One Quarter of Americans Misled by Online Info: Survey


One in four Americans (24 percent) say they have been misled by information about an illness or medical symptom from an unverified online source, according to a new survey from Merck Manuals. That figure increases to 30 percent among parents with children under 18 and jumps to 43 percent among millennials (adults age 18-34).

The survey of more than 2,000 US adults conducted online by Harris Poll on behalf of Merck Manuals also found that 40 percent of Americans are not at all, or not very, confident that the information found on for-profit health websites is credible. Despite this, 33 percent of respondents admit they don't confirm the credibility of an online health site before searching for information.

To help consumers confirm if a website is credible, The Manuals have developed the STANDS method – an easy-to-remember solution using six essential elements:

Source – Does the resource cite recognized authorities and provide their credentials?

Transparent – Is it open and obvious whether the site's mission is educational or commercial?

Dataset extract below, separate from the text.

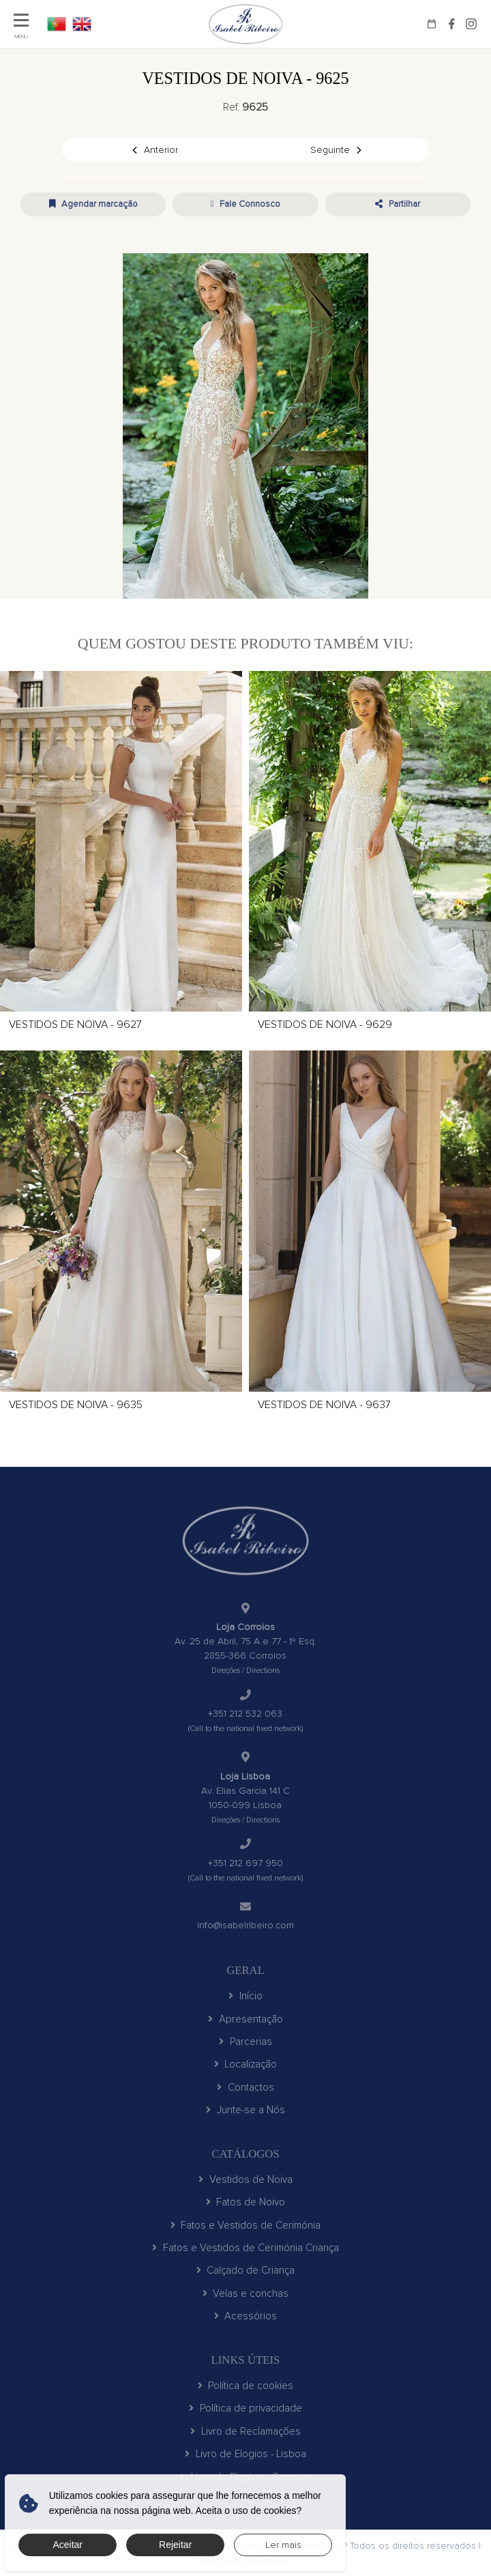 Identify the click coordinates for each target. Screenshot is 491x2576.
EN (81, 23)
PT (56, 23) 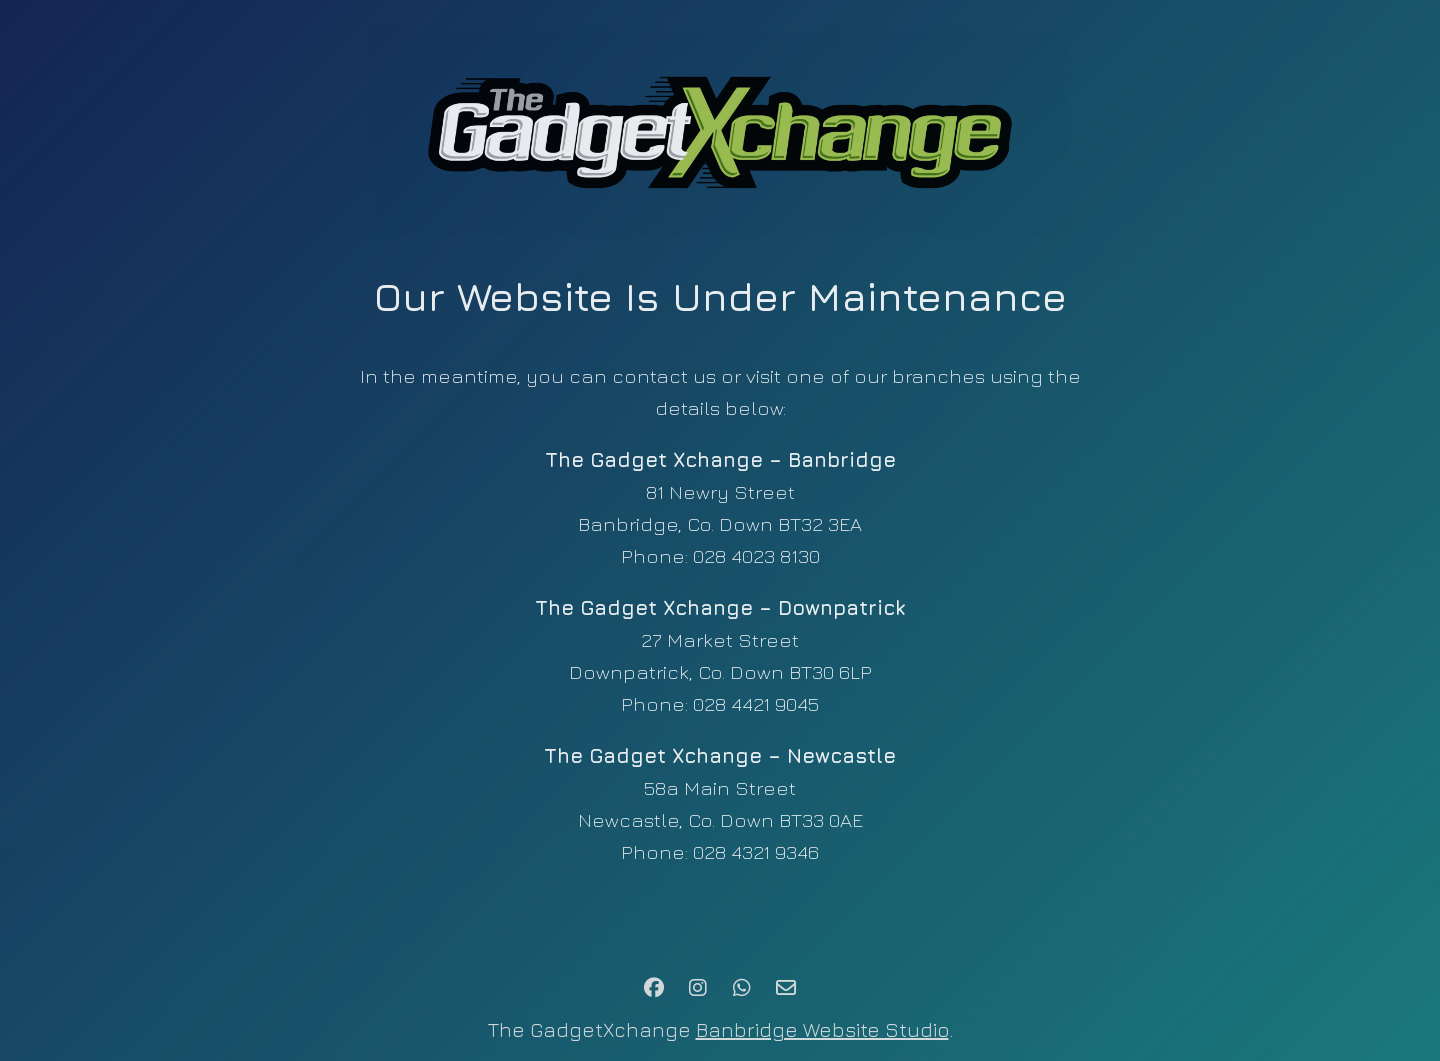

Accessible – Is the site available without registration and is there a way for users to contact someone with questions or concerns?

Neutral – Is the information available purely as a resource, or does the site benefit financially from what its users do (such as buying products or visiting advertised websites)?

Documented – Is the site updated when needed by recognized medical experts?
Secure – Can users access content without forfeiting personal information?